Let’s dive deeper into the benefits of adopting a private FM. First and foremost, it enables you to harness the rapidly advancing community of open-source models, ensuring that your AI system remains up-to-date with the latest breakthroughs in the field. However, the most significant advantage lies in the resolution of lingering IP concerns. With a private FM, your organization gains complete ownership of its AI future, a critical factor when customizing the model for specialized enterprise tasks. This strategic move positions your company for sustained success, transitioning from the realm of mere prototypes to robust, production-ready solutions that endure the test of time.

However, navigating the path to establish a private FM is not without its challenges. It remains a complex, time-intensive, and financially demanding endeavor, often requiring rare and costly AI expertise. The development process may also be more time-consuming compared to the rapid prototyping possible with third-party FMs.

Overall, choosing between a private FM and a third-party alternative hinges on your organization’s unique needs and circumstances. While third-party FMs offer convenience, they also come with the potential risks of vendor lock-in and IP concerns, particularly when enterprise-specific context is essential. On the flip side, private FMs grant you control and ownership over your AI initiatives but demand a level of machine learning expertise that not all organizations possess. Weighing these factors carefully is essential to chart a course that aligns with your AI journey and sets you on the path to success.

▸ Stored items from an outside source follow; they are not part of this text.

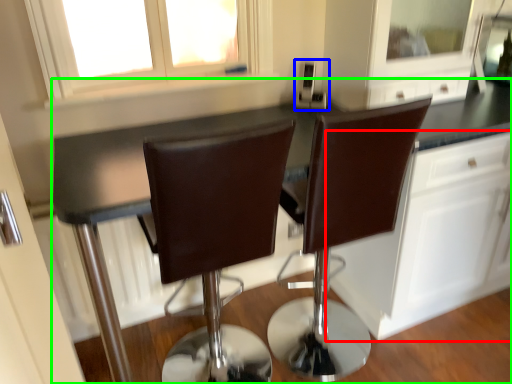 Question: Which object is positioned closest to cabinetry (highlighted by a red box)? Select from appliance (highlighted by a blue box) and countertop (highlighted by a green box).

Choices:
 (A) appliance
 (B) countertop

Answer: (B) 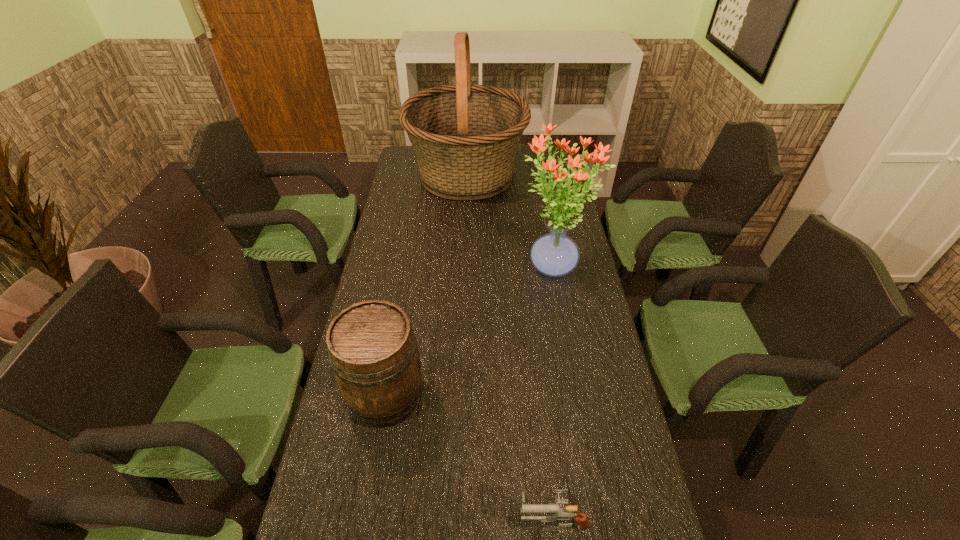 This screenshot has height=540, width=960. I want to click on basket, so click(465, 136).

Find the location of a particular element. the third shortest object is located at coordinates (555, 254).

The width and height of the screenshot is (960, 540). What are the coordinates of `the third nearest object` in the screenshot? It's located at (555, 254).

Locate an element on the screen. This screenshot has height=540, width=960. the third farthest object is located at coordinates (372, 349).

Where is `cider`? cider is located at coordinates (372, 349).

Image resolution: width=960 pixels, height=540 pixels. I want to click on vacant area situated 0.080m on the front of the farthest object, so [x=465, y=222].

Where is `free location located 0.380m on the left of the third nearest object`? Image resolution: width=960 pixels, height=540 pixels. free location located 0.380m on the left of the third nearest object is located at coordinates (404, 269).

Identify the location of free region located on the side of the second nearest object near the bung hole. (540, 397).

Find the location of a particular element. object that is at the far edge is located at coordinates (465, 136).

At what (x,y) coordinates should I click in order to perform the action: click on basket present at the left edge. Please return your answer as a coordinate pair (x, y). Image resolution: width=960 pixels, height=540 pixels. Looking at the image, I should click on (465, 136). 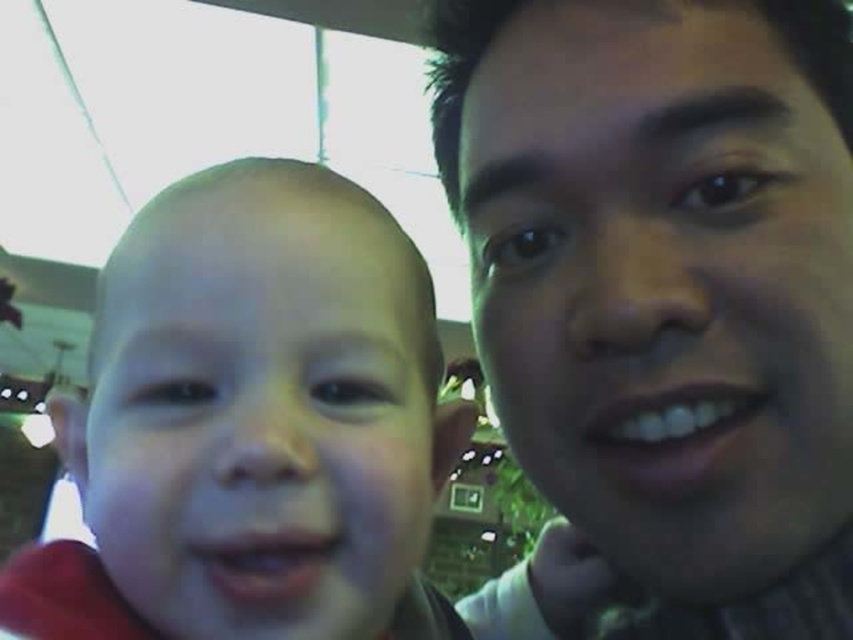 Between point (556, 612) and point (233, 230), which one is positioned in front?

Point (233, 230) is in front.

Does smooth skin face at center appear under smooth skin baby at center?

Incorrect, smooth skin face at center is not positioned below smooth skin baby at center.

Image resolution: width=853 pixels, height=640 pixels. Find the location of `smooth skin face at center`. smooth skin face at center is located at coordinates (662, 301).

I want to click on smooth skin face at center, so click(662, 301). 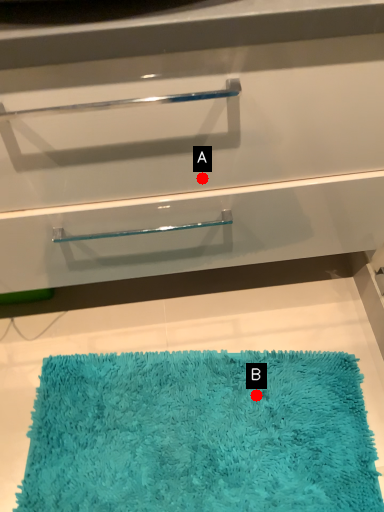 Question: Two points are circled on the image, labeled by A and B beside each circle. Among these points, which one is nearest to the camera?

Choices:
 (A) A is closer
 (B) B is closer

Answer: (A) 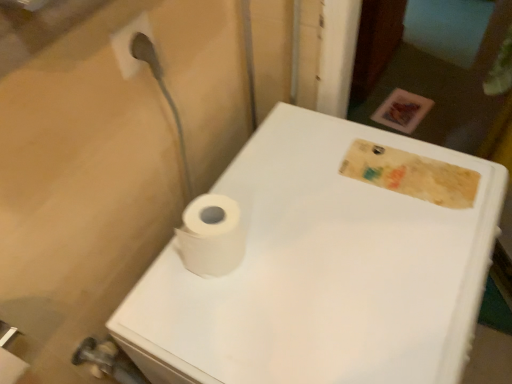 You are a GUI agent. You are given a task and a screenshot of the screen. Output one action in this format:
    pyautogui.click(x=<x>, y=<y>)
    Task: Click on the blank space situated above white matte porcelain at center (from a real-world perspective)
    Image resolution: width=512 pixels, height=384 pixels.
    Given the screenshot: What is the action you would take?
    pyautogui.click(x=339, y=246) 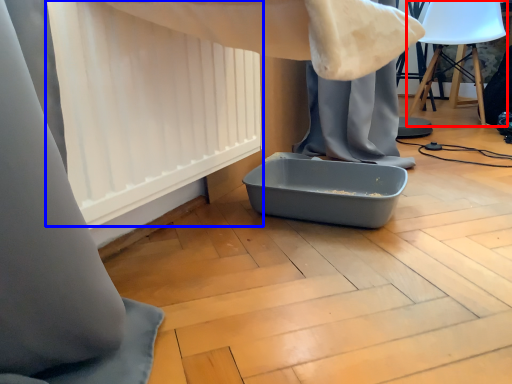 Question: Among these objects, which one is farthest to the camera, swivel chair (highlighted by a red box) or curtain (highlighted by a blue box)?

Choices:
 (A) swivel chair
 (B) curtain

Answer: (A) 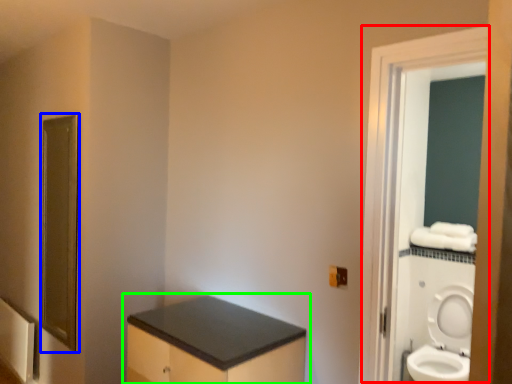 Question: Which object is the farthest from screen door (highlighted by a red box)? Choose among these: mirror (highlighted by a blue box) or bathroom cabinet (highlighted by a green box).

Choices:
 (A) mirror
 (B) bathroom cabinet

Answer: (A) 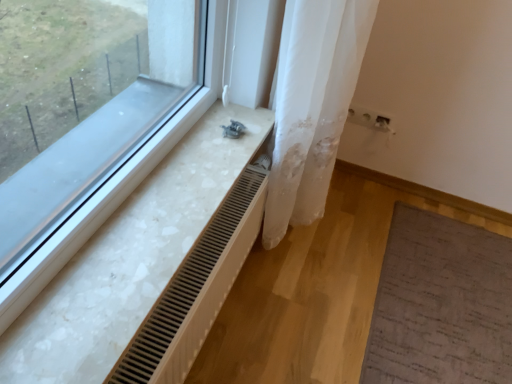 Find the location of a particular element. The height and width of the screenshot is (384, 512). free space above white marble radiator at lower left (from a real-world perspective) is located at coordinates (164, 199). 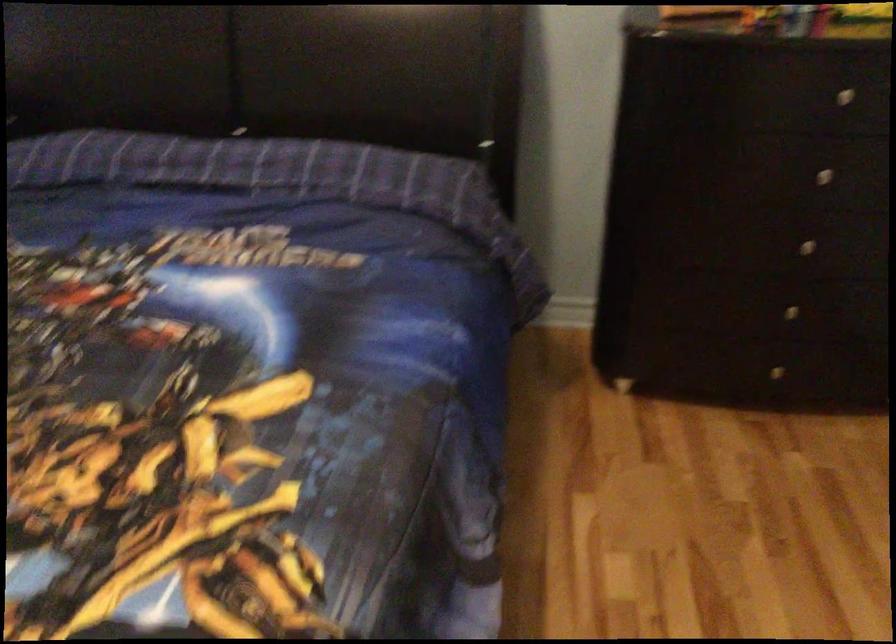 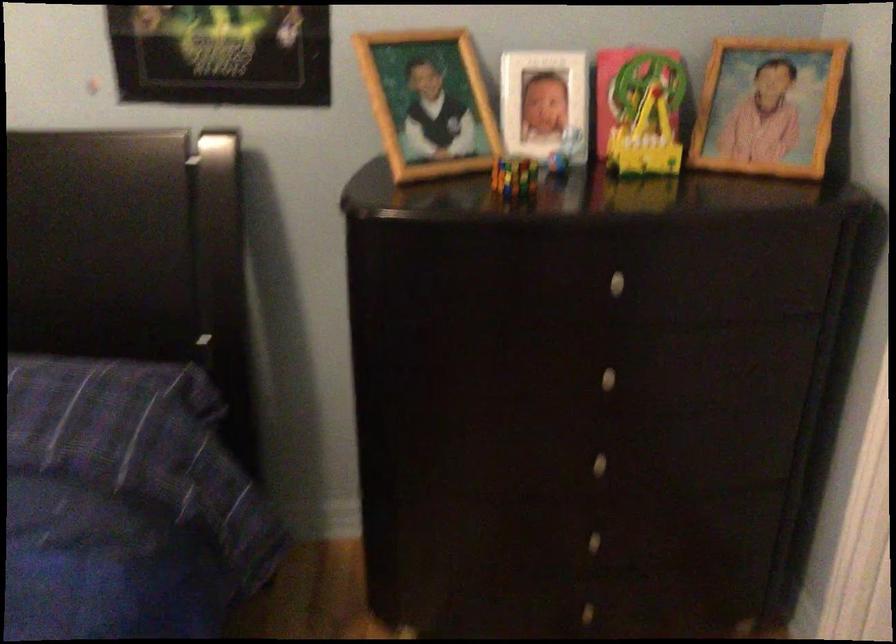 In a continuous first-person perspective shot, in which direction is the camera moving?

The movement direction of the cameraman is right, forward. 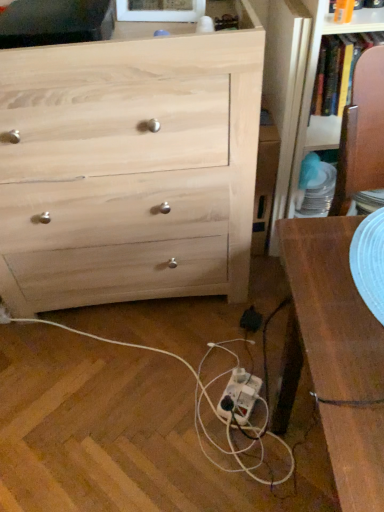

Third Party Model Private Model Numbers Station
Fast Prototyping ✔︎ ✔︎
Affordable AI Talent ✔︎ ✔︎
Secure IP ✔︎ ✔︎
AI Independence ✔︎ ✔︎

Table 1: The pros and cons of using a third-party FM, private FM, and Numbers Station. Numbers Station enables enterprises to leverage the best of each world while maintaining control of their AI future.

The Numbers Station Solution: Empowering Your AI Future

In specialized domains like data analytics, the choice between private and third-party FMs is a crucial one. It’s a decision that can significantly impact your control over data, safeguard your reputation, and determine the trajectory of your AI endeavors. At Numbers Station, we firmly advocate for the adoption of private FMs as the optimal solution for organizations seeking to maintain sovereignty over their AI initiatives.

Our unique approach at Numbers Station empowers organizations to harness the advantages of private FMs without encountering the associated drawbacks. Based on experiences collaborating with both large and small enterprises, we specialize in infusing essential, up-to-date enterprise knowledge directly into secure and private FMs. We understand that in today’s landscape, sacrificing privacy or ownership of crucial data is simply not an option for forward-thinking enterprises. That’s why we offer tailor-made solutions to our enterprise clients, eliminating the need for a dedicated AI team while preserving complete ownership and control of the model.

At Numbers Station, our team, led by AI PhDs from renowned institutions like Stanford and the University of Washington, is dedicated to enabling your organization’s AI future. We deliver customized, production-ready FMs that are finely tuned to meet the unique needs of your data organization. Our impressive track record includes numerous successes with enterprise clients, and we’re committed to sharing our learnings and innovations through top-tier open-source SQL models.

Choosing Numbers Station means choosing control over your AI future. It’s a decision that ensures you retain control over your sensitive business information, maintain your reputation, and steer your AI initiatives towards long-lasting success. With Numbers Station, the power to shape your AI future is firmly in your hands.